Being a grandmother has so many pleasures. But it also has its difficulties, like keeping quiet when I have a thousand opinions on the best way to be a parent.
When my daughter-in-law was pregnant six years ago she chatted to me about where she was planning to have her first baby. I am a midwife and support home birth and she is Dutch and lives in Holland, where home birth is the norm and encouraged by most midwives. But, still, I sat on the fence and said: “Well, it’s your choice at the end of the day”. I have to try to remember – I’m the grandparent.
I wasn’t given as many choices when I was a young expectant mum (and a midwife). While home birth existed, it wasn’t offered to me as an option. The screening tests in pregnancy were limited and there were no big decisions to make other than whether to go to antenatal classes and whether to have pain relief in labour. While this was limiting in some respects, there is a lot to be said for the relative lack of stress in making some of the decisions that are now expected of parents-to-be.

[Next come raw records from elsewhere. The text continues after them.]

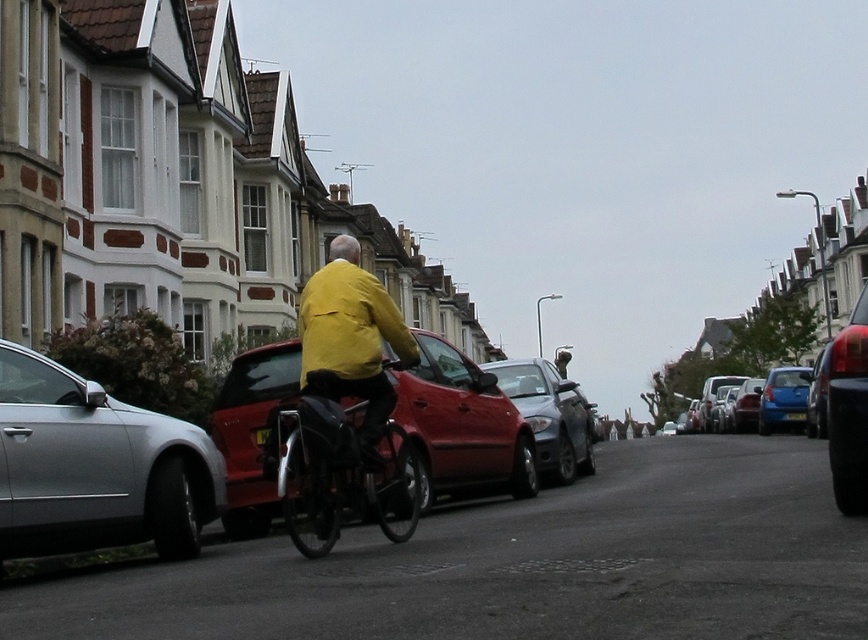 Question: Can you confirm if shiny blue sedan at right is thinner than metallic silver sedan at center right?

Choices:
 (A) yes
 (B) no

Answer: (B)

Question: Which of the following is the closest to the observer?

Choices:
 (A) (396, 308)
 (B) (812, 388)
 (C) (799, 388)
 (D) (792, 412)

Answer: (A)

Question: Which object appears closest to the camera in this image?

Choices:
 (A) metallic silver sedan at center right
 (B) yellow matte jacket at center
 (C) metallic silver bicycle at center
 (D) blue metallic hatchback at right

Answer: (C)

Question: Can you confirm if silver metallic sedan at left is positioned to the right of shiny metallic sedan at center?

Choices:
 (A) yes
 (B) no

Answer: (B)

Question: Which point is closer to the camera?

Choices:
 (A) (262, 444)
 (B) (783, 412)
 (C) (479, 396)
 (D) (0, 572)

Answer: (D)

Question: Does silver metallic sedan at left appear under metallic silver sedan at center right?

Choices:
 (A) no
 (B) yes

Answer: (A) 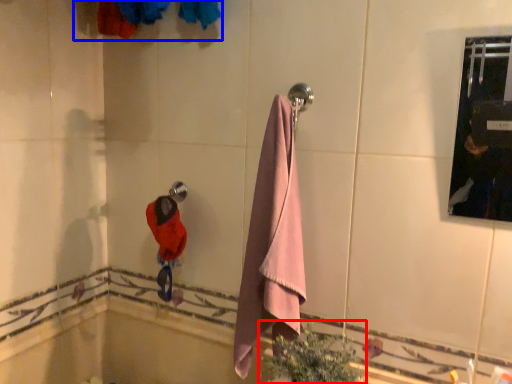 Question: Which object is closer to the camera taking this photo, plant (highlighted by a red box) or laundry (highlighted by a blue box)?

Today, as a mother and grandmother, I have a different set of considerations to bear in mind, on top of those I have as a midwife. In some ways this is limiting. Admittedly, I know the ins and outs of the pregnancy journey, and at times I would love to give my honest opinion. So, when my daughter-in-law in Holland told me she had decided to go in to hospital to give birth because she felt it was safer, I almost explained that the research she was basing her decision on was flawed. But I try not to impart my knowledge and thoughts too much. My motto is to try to say nothing unless my opinion or advice is sought, and only then I will offer my view.
I am learning from the choices and decisions my children make, and learning to see the world from a new, grandmother’s, perspective.